Os atemorizados analistas dos resultados das eleições e o próprio líder do partido/movimento que foi a votos parecem concordar numa caracterização que me deixa ainda mais preocupado com o fosso que cada vez mais separa as palavras e o aquilo que elas deveriam significar. O que é ser “anti-sistema”? É querer outro “sistema”? O “Chega” tem péssimas ideias mas propõe-se acabar com a democracia? Defende a luta armada contra o “sistema” que temos”? Uma sublevação popular? Propõe-se, caso tome o poder, ao que parece por via eleitoral, dissolver o Parlamento e governar por decreto? Acabar com as liberdades constitucionais? De forma explícita, nada disso.
André Ventura tem umas ideias próprias de muita extrema-direita xenófoba, homofóbica, securitária e “populista”, sendo seguido por pessoas que, em muitos casos, nos deixam aterrados quando abrem a boca? Certo, certo… mas daí a ser um tipo anti-sistema parece-me ser um daqueles saltos quânticos em que a sombra de um rato pode parecer um leão (cruzes, credo, que o homem é lampião dos costados todos). André Ventura é tão “sistémico” quanto tantos outros que ele critica e o criticam, bastando ver o seu trajecto profissional e político, assim como a forma como está bem encaixado na comunicação social como comentador de tudo um pouco, umas vezes com razoável cuidado técnico (algumas matérias jurídicas) e outras com um descabelamento assinalável (futebol).
Se para mim é um demagogo que fala alto disparates em enxurrada, sendo muitas vezes absolutamente insuportável como veicula mentiras e atropela quem com ele debate? Claro, mas há muito tempo e muito antes de criar qualquer movimento/partido. Mas o problema de muita gente é que enquanto ele usou essa forma de estar para defender interesses ou afinidades comuns, achavam muito bem. Quando mudou de camisola e entrou na política, já o estilo e a substância parecem arrepiar, Mas ele continua o mesmo trauliteiro que era. Apenas decidiu ir a votos e descobriu-se que há quem adore aquilo (e acreditem que tem mesmo margem para progredir, não pelas “causas”, mas pela forma desabrida como se apresenta num país de engomados que se assustam a cada bluff de um PM manhoso). Já se tinha percebido com o Marinho e Pinto que há muitos órfãos de um líder que berra.

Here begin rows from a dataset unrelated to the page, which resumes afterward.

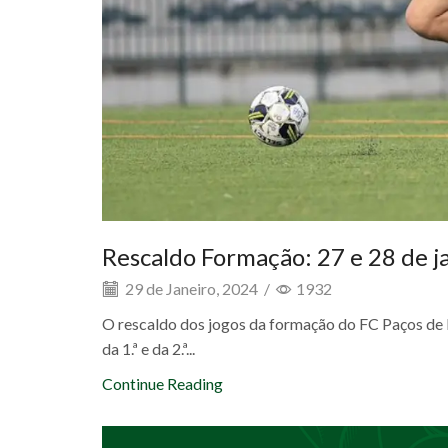
Rescaldo Formação: 27 e 28 de j
29 de Janeiro, 2024
/
1932
O rescaldo dos jogos da formação do FC Paços de F
da 1.ª e da 2.ª...
Continue Reading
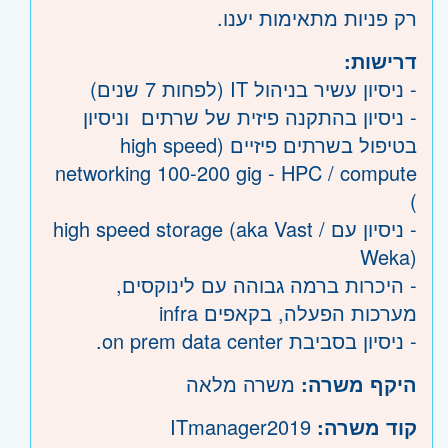
רק פניות מתאימות יענו.
דרישות:
- ניסיון עשיר בניהול IT (לפחות 7 שנים)
- ניסיון בהתקנה פיזית של שרתים וניסיון
בטיפול בשרתים פיזיים (high speed
networking 100-200 gig - HPC / compute
)
- ניסיון עם high speed storage (aka Vast /
Weka)
- היכרות ברמה גבוהה עם לינוקסים,
מערכות הפעלה, בקאפים infra
- ניסיון בסביבת on prem data center.
היקף משרה:
משרה מלאה
קוד משרה:
ITmanager2019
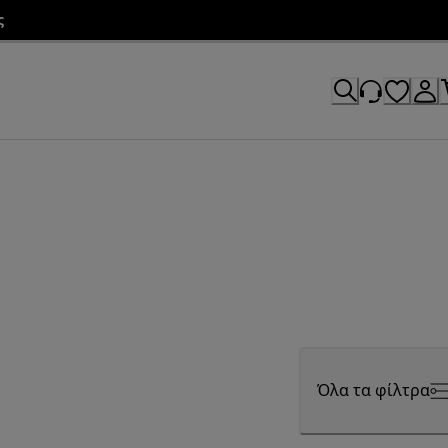
ς
Όλα τα φίλτρα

O “Chega” é “anti-sistémico”? Tanto quanto aqueles que, no Parlamento eleito, do PCP à Iniciativa Liberal, defendem soluções diferentes das do “arco da governação” que acaba de seduzir o Bloco ex-revolucionário. E não acenem com trumps ou bolsonaros porque só a casca pode ter parecenças… ouvindo umas botas cardadas pela noite escura o AV até se borra todo.